I'm not sure if I should be posting this here or somerwhere else because i don't think this question would be considered a mod, but it is about the case. I have an Antec Performance TX1050B case that has front case connections for audio, usb and firewire. My board is an XFX nForce680i LT (OEM). I need help changing the wire configuration for the front audio. The two ports available are green and pink. The green is for speakers or headphones, I think, want to be 100% sure. The pink I believe should be a mike port? The audio header from the board is suppose to be HD audio and is not labeled the way the case instructions direct you for the hook-up.
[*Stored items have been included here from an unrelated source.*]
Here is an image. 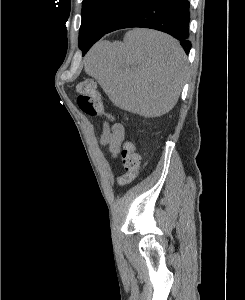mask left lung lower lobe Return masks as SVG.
Masks as SVG:
<instances>
[{
	"mask_svg": "<svg viewBox=\"0 0 245 300\" xmlns=\"http://www.w3.org/2000/svg\"><path fill=\"white\" fill-rule=\"evenodd\" d=\"M189 1L188 0H136L124 10L109 26L105 33L88 37L83 55L105 34L123 28L141 27L166 32L180 40L186 53L191 49L188 40Z\"/></svg>",
	"mask_w": 245,
	"mask_h": 300,
	"instance_id": "0a47b994",
	"label": "left lung lower lobe"
}]
</instances>
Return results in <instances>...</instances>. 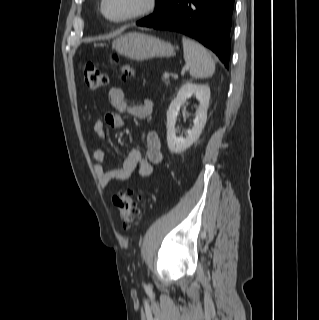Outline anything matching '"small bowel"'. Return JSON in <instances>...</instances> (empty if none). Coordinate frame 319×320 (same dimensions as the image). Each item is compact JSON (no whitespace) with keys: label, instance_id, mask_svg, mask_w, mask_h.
<instances>
[{"label":"small bowel","instance_id":"obj_1","mask_svg":"<svg viewBox=\"0 0 319 320\" xmlns=\"http://www.w3.org/2000/svg\"><path fill=\"white\" fill-rule=\"evenodd\" d=\"M108 97L115 111L107 112L104 120L95 121L93 131L99 139L105 140L108 138L107 127L113 129L123 127L125 114L138 119H146L152 114L151 100L147 99L140 105L128 104L125 93L120 87H112ZM146 142L144 154L139 149H130L121 166L117 168L104 169L103 164L110 160V154L103 149L94 150L92 162L99 185L102 188H107L114 180L126 181L135 170L141 177H150L153 167L162 159L161 143L155 131L148 132Z\"/></svg>","mask_w":319,"mask_h":320}]
</instances>
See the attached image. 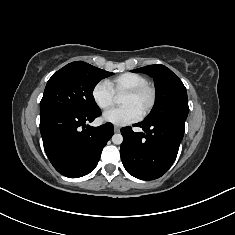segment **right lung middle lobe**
<instances>
[{
	"label": "right lung middle lobe",
	"instance_id": "1",
	"mask_svg": "<svg viewBox=\"0 0 235 235\" xmlns=\"http://www.w3.org/2000/svg\"><path fill=\"white\" fill-rule=\"evenodd\" d=\"M113 74L82 61L67 64L47 82L40 112L56 109L86 114L98 110L92 92L101 79Z\"/></svg>",
	"mask_w": 235,
	"mask_h": 235
}]
</instances>
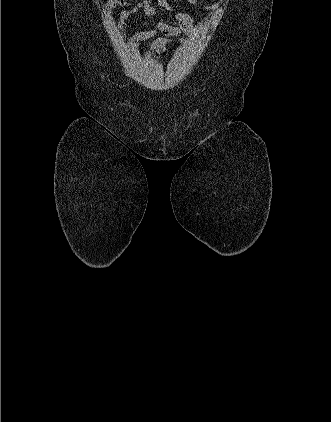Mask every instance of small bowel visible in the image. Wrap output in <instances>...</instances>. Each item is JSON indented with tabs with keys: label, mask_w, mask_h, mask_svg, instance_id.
<instances>
[{
	"label": "small bowel",
	"mask_w": 331,
	"mask_h": 422,
	"mask_svg": "<svg viewBox=\"0 0 331 422\" xmlns=\"http://www.w3.org/2000/svg\"><path fill=\"white\" fill-rule=\"evenodd\" d=\"M199 8H203L212 11V17L206 20L208 23L216 15V11L222 7V2H216L213 4H206L201 0H187ZM159 7L165 9L171 13L177 21V26L171 25L158 18L157 10L152 4V0H107L105 6L108 11L107 26L110 27L115 20L113 11L117 7H129L123 10L117 19L115 33L119 34L124 28L125 23L129 17L137 13H142L150 21L152 28L145 31H140L132 36L134 43H139L143 40L153 38L157 33H160L162 37L157 38L151 43L147 49L150 50L155 58H160L165 54L167 46L174 42L175 39L184 32L186 35H191L200 30L199 27L195 26L193 19L186 12L175 11L167 0H157Z\"/></svg>",
	"instance_id": "obj_1"
}]
</instances>
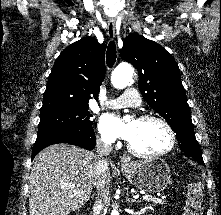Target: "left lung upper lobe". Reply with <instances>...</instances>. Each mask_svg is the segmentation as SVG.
I'll return each instance as SVG.
<instances>
[{
	"label": "left lung upper lobe",
	"mask_w": 221,
	"mask_h": 215,
	"mask_svg": "<svg viewBox=\"0 0 221 215\" xmlns=\"http://www.w3.org/2000/svg\"><path fill=\"white\" fill-rule=\"evenodd\" d=\"M120 54L137 69L144 100L172 127L181 151L201 155L174 58L159 44L138 34L125 38Z\"/></svg>",
	"instance_id": "5c2ea615"
}]
</instances>
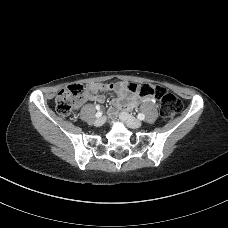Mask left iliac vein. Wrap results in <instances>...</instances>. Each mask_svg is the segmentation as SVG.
<instances>
[{
	"label": "left iliac vein",
	"mask_w": 228,
	"mask_h": 228,
	"mask_svg": "<svg viewBox=\"0 0 228 228\" xmlns=\"http://www.w3.org/2000/svg\"><path fill=\"white\" fill-rule=\"evenodd\" d=\"M120 118L128 123V125L132 128H140L142 126V122L136 118H134L133 116H131L130 114L126 113V112H121L120 113Z\"/></svg>",
	"instance_id": "1"
}]
</instances>
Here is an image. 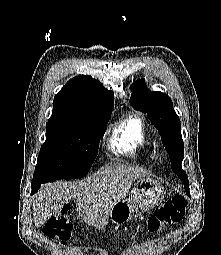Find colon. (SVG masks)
Segmentation results:
<instances>
[{
  "instance_id": "obj_1",
  "label": "colon",
  "mask_w": 221,
  "mask_h": 255,
  "mask_svg": "<svg viewBox=\"0 0 221 255\" xmlns=\"http://www.w3.org/2000/svg\"><path fill=\"white\" fill-rule=\"evenodd\" d=\"M186 206L187 202L181 196L165 201L150 216L147 223L148 230L153 232L162 226L180 222L185 215ZM72 228L70 208L68 205H65L59 213L47 220L43 233L47 238L55 239L61 244H65L71 236Z\"/></svg>"
}]
</instances>
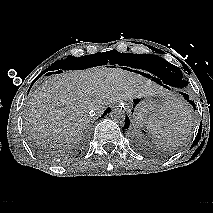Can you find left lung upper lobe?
<instances>
[{"label":"left lung upper lobe","mask_w":213,"mask_h":213,"mask_svg":"<svg viewBox=\"0 0 213 213\" xmlns=\"http://www.w3.org/2000/svg\"><path fill=\"white\" fill-rule=\"evenodd\" d=\"M137 57L136 61H138L139 68L167 76L175 84L174 87L184 88L187 86L188 82L177 66L165 61L158 55L142 54Z\"/></svg>","instance_id":"5c2ea615"}]
</instances>
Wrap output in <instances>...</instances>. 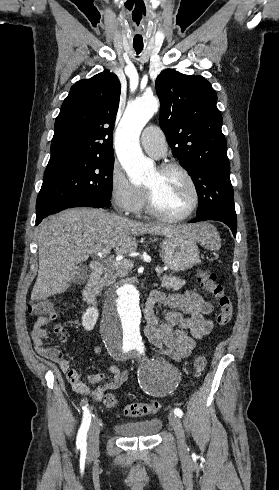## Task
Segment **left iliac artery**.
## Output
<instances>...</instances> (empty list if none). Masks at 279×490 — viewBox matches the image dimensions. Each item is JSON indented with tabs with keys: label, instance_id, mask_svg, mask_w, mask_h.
Wrapping results in <instances>:
<instances>
[{
	"label": "left iliac artery",
	"instance_id": "44dca946",
	"mask_svg": "<svg viewBox=\"0 0 279 490\" xmlns=\"http://www.w3.org/2000/svg\"><path fill=\"white\" fill-rule=\"evenodd\" d=\"M174 413H175V415H177V416H178V417H180V418L183 416V412H182V410H181V409H179V408H176V409L174 410Z\"/></svg>",
	"mask_w": 279,
	"mask_h": 490
}]
</instances>
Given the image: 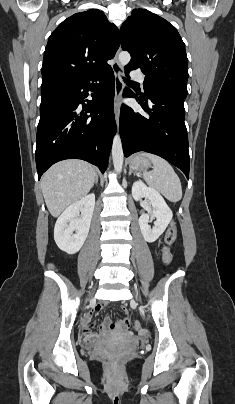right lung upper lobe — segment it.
Here are the masks:
<instances>
[{
	"label": "right lung upper lobe",
	"instance_id": "obj_1",
	"mask_svg": "<svg viewBox=\"0 0 235 404\" xmlns=\"http://www.w3.org/2000/svg\"><path fill=\"white\" fill-rule=\"evenodd\" d=\"M120 45V34L97 9L76 13L50 35L42 66V85L83 78L111 66Z\"/></svg>",
	"mask_w": 235,
	"mask_h": 404
}]
</instances>
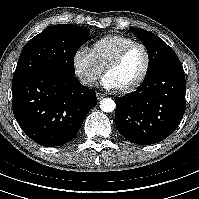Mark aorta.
Listing matches in <instances>:
<instances>
[{
	"mask_svg": "<svg viewBox=\"0 0 199 199\" xmlns=\"http://www.w3.org/2000/svg\"><path fill=\"white\" fill-rule=\"evenodd\" d=\"M115 107V102L111 98H104L100 101V109L103 112L110 113L114 111Z\"/></svg>",
	"mask_w": 199,
	"mask_h": 199,
	"instance_id": "aorta-1",
	"label": "aorta"
}]
</instances>
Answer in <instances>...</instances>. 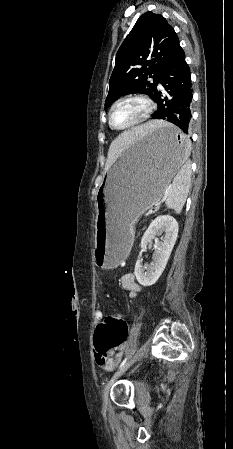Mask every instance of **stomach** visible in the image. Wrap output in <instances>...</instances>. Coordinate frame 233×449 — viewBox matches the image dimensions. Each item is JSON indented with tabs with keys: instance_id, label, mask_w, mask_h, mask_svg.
Returning a JSON list of instances; mask_svg holds the SVG:
<instances>
[{
	"instance_id": "obj_1",
	"label": "stomach",
	"mask_w": 233,
	"mask_h": 449,
	"mask_svg": "<svg viewBox=\"0 0 233 449\" xmlns=\"http://www.w3.org/2000/svg\"><path fill=\"white\" fill-rule=\"evenodd\" d=\"M187 137L169 123L146 133L115 163L98 194L95 254L98 267L115 268L134 239L140 216L158 203L187 159Z\"/></svg>"
}]
</instances>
Can anyone tell me which wires go to what pin numbers.:4-dontkno


----------



## Wrench97 (May 10, 2008)

*Re: Front Audio Connection*

Which OEM did the board come from?
See if this diagram helps your FP cables should be marked


----------



## ROADDOGG38 (Jan 10, 2009)

*Re: Front Audio Connection*

The board is XFX OEM, just mens that it's missing one of the PCI express slots. The one thats not OEM has three and mine only has two. That's the only difference I've noticed between the two. Yeah, this diagram is similar to the mobo user guide. The guide haspins assigned as:

pin 1 - PORT1_L
pin 2 - AUD_GND
pin 3 - PORT1_R
pin 4 - PRECENCE_J
pin 5 - PORT2_R
pin 6 - SENSE1_RETURN
pin 7 - SENSE_SEND
pin 8 - EMPTY
pin 9 - PORT2_L
PIN10- SENSE2_RETURN

but the pin assignment for the case is:

1. microphonesignal pin: connect the mic here
2. microphone power: connect the mic-bias here
3. ground pin for audio here
4. front right speaker out: connect the FPOUT-R here
5. front left speaker out: connect the FPOUT-L here
6. rear right speaker out : connect RET-R here
7. rear left speaker out: connect RET-L here
nothing for 8, 9, and 10.

So my problem is that the terms and number of pins don't match-up. For example: the mobo is PORT1_L, does this translate into FPOUT-L or RET-L from the case. This is what I can't figure out. I do know that HD audio is basically two front speakers, R and L.
Two side speakers, R and L. Two rear surround speakers, a subwoofer and a center channel speaker. Getting that down to just 2.0 stereo is also part of the problem, which I'm sure the front audio on the case is.


----------



## ROADDOGG38 (Jan 10, 2009)

*Re: Front Audio Connection*

Check the info starting on page 19. Helped me solve my issue.


----------



## Wrench97 (May 10, 2008)

That is a handy guide.


----------